A uniform disc of mass $m$ and radius $R$ rotates about a fixed vertical smooth axis passing through its centre with angular velocity $\omega$ . A particle of same mass $m$ and having velocity $2$$\omega$$R$ towards centre of the disc collides with the disc moving horizontally and sticks to its rim.

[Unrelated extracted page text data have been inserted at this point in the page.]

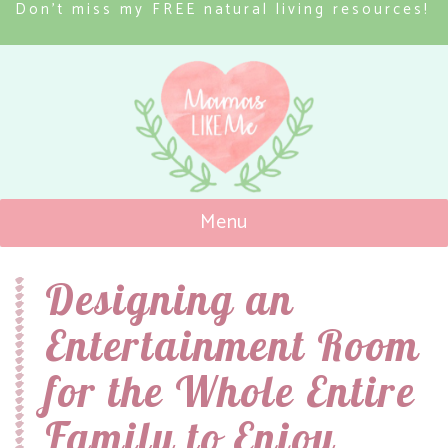
Don’t miss my FREE natural living resources!
Menu
Mamas Like Me
Designing an
Entertainment Room
for the Whole Entire
Family to Enjoy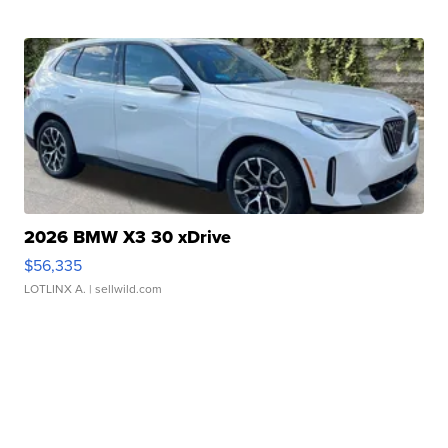
2026 BMW X3 30 xDrive
$56,335
LOTLINX A.
| sellwild.com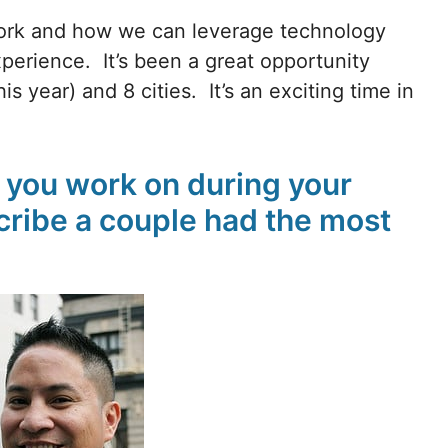
work and how we can leverage technology
perience. It’s been a great opportunity
s year) and 8 cities. It’s an exciting time in
d you work on during your
ribe a couple had the most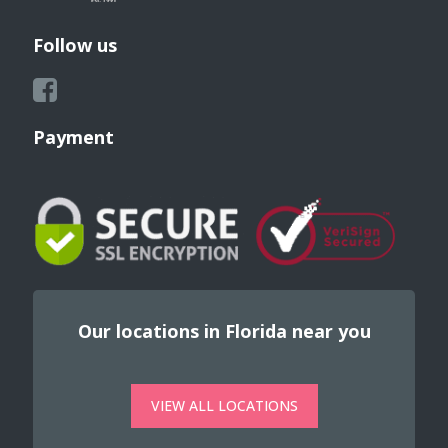
Follow us
Payment
Our locations in Florida near you
VIEW ALL LOCATIONS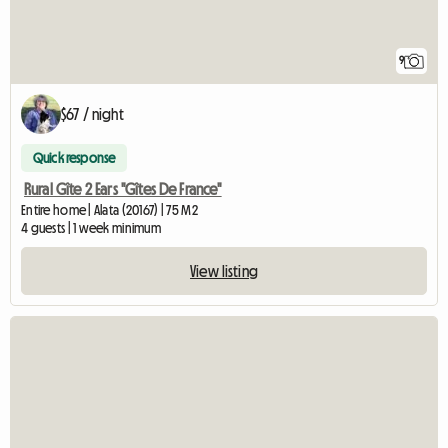
9
$67 / night
Quick response
Rural Gîte 2 Ears "Gîtes De France"
Entire home | Alata (20167) | 75 M2
4 guests | 1 week minimum
View listing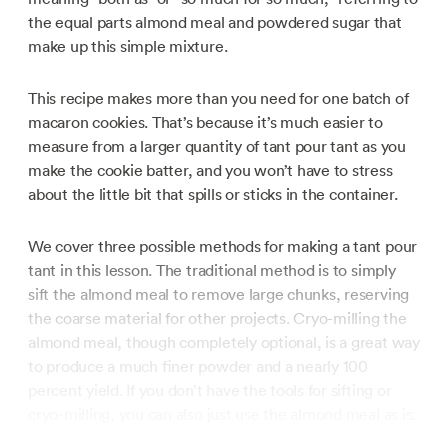
the equal parts almond meal and powdered sugar that
make up this simple mixture.
This recipe makes more than you need for one batch of
macaron cookies. That’s because it’s much easier to
measure from a larger quantity of tant pour tant as you
make the cookie batter, and you won’t have to stress
about the little bit that spills or sticks in the container.
We cover three possible methods for making a tant pour
tant in this lesson. The traditional method is to simply
sift the almond meal to remove large chunks, reserving
the coarse material for other projects. Cryo-milling the
almond meal, though completely optional, is a great way
to produce a much finer powder and a nearly 100
percent yield. If you don’t have the tools for sifting or
cryo-milling, you can also just use the almond meal as is.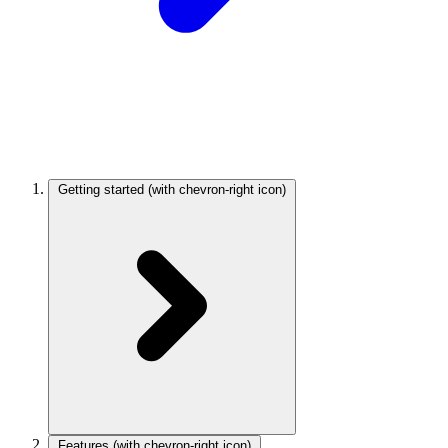
Getting started
(with chevron-right icon)
Features
(with chevron-right icon)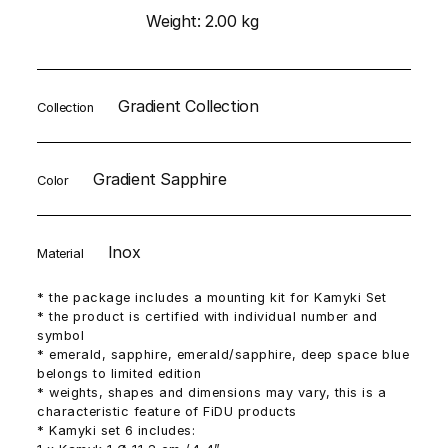
Weight:
2.00 kg
Gradient Collection
Collection
Gradient Sapphire
Color
Inox
Material
* the package includes a mounting kit for Kamyki Set
* the product is certified with individual number and
symbol
* emerald, sapphire, emerald/sapphire, deep space blue
belongs to limited edition
* weights, shapes and dimensions may vary, this is a
characteristic feature of FiDU products
* Kamyki set 6 includes: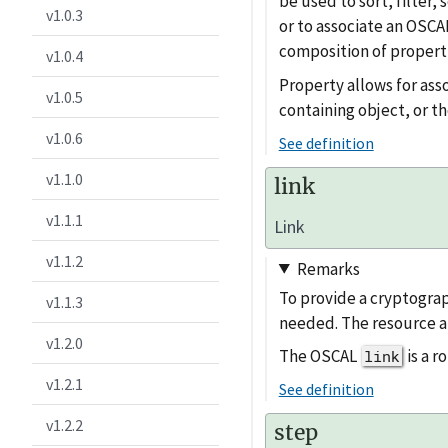
be used to sort, filter
v1.0.3
or to associate an OSCAL
composition of properti
v1.0.4
Property allows for ass
v1.0.5
containing object, or th
v1.0.6
See definition
v1.1.0
link
v1.1.1
Link
v1.1.2
Remarks
To provide a cryptograp
v1.1.3
needed. The resource a
v1.2.0
The OSCAL
is a 
link
v1.2.1
See definition
v1.2.2
step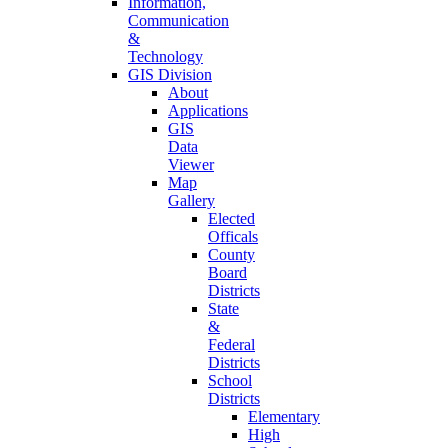
Information,
Communication
&
Technology
GIS Division
About
Applications
GIS
Data
Viewer
Map
Gallery
Elected
Officals
County
Board
Districts
State
&
Federal
Districts
School
Districts
Elementary
High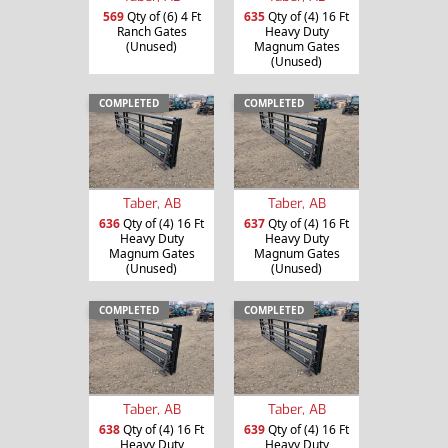
635
Qty of (4) 16 Ft
569
Qty of (6) 4 Ft
Heavy Duty
Ranch Gates
Magnum Gates
(Unused)
(Unused)
COMPLETED
COMPLETED
Taber, AB
Taber, AB
636
Qty of (4) 16 Ft
637
Qty of (4) 16 Ft
Heavy Duty
Heavy Duty
Magnum Gates
Magnum Gates
(Unused)
(Unused)
COMPLETED
COMPLETED
Taber, AB
Taber, AB
638
Qty of (4) 16 Ft
639
Qty of (4) 16 Ft
Heavy Duty
Heavy Duty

Then,

• A. The angular velocity of the disc will become $\frac{\omega }{3}.$
• B. The angular velocity of the disc will become $\frac{5\omega }{3}.$
• C. The impulse on the particle due to disc is $\frac{\sqrt{37}}{3}m\omega R$
• D. The impulse on the disc due to hinge is $\frac{\sqrt{37}}{3}m\omega R$

Answer 1

Answer: (A), (C), (D)

The correct options are
A The angular velocity of the disc will become $\frac{\omega }{3}.$
C The impulse on the particle due to disc is $\frac{\sqrt{37}}{3}m\omega R$
D The impulse on the disc due to hinge is $\frac{\sqrt{37}}{3}m\omega R$

Since the particle of mass hits the rim radially and sticks to it, there is no torque acting on the particle about the center O.
Hence, angular momentum of the system will be conserved.
$L=I\omega$ is conserved.
$L_i=L_f$
$\Rightarrow \frac{m{R}^2}{2}\omega =(I_{disc}+I_{particle}){\omega }_f=(\frac{m{R}^2}{2}+m{R}^2){\omega }_f=\frac{3}{2}m{R}^2{\omega }_f$
$\Rightarrow {\omega }_f=\frac{\omega }{3}$
Impulse on the particle due to disc:
Refer to the diagram.
$\overrightarrow{p_i}$ and $\overrightarrow{p_f}$ are the momentum of the particle before and after collision with the disc.
$\overrightarrow{p_i}=2m\omega R\hat{i}$
$\overrightarrow{p_f}=-m\left(\frac{\omega }{3}\right)R\hat{j}$
$\Delta p=\overrightarrow{p_f}-\overrightarrow{p_i}=-2m\omega R\hat{i}-m\left(\frac{\omega }{3}\right)R\hat{j}=-m\omega R(2\hat{j}+\frac{1}{3}\hat{i})$
Impulse $|\overrightarrow{p_f}-\overrightarrow{p_i}|=\left|m\omega R\right(2\hat{j}+\frac{1}{3}\hat{i}\left)\right|=m\omega R\sqrt{2^2+(\frac{1}{3}{)}^2}=m\omega R\frac{\sqrt{37}}{3}=\frac{\sqrt{37}}{3}m\omega R$
Impulse on the disc due to hinge will be balancing the impulse on the disc due to particle which is $\frac{\sqrt{37}}{3}m\omega R$.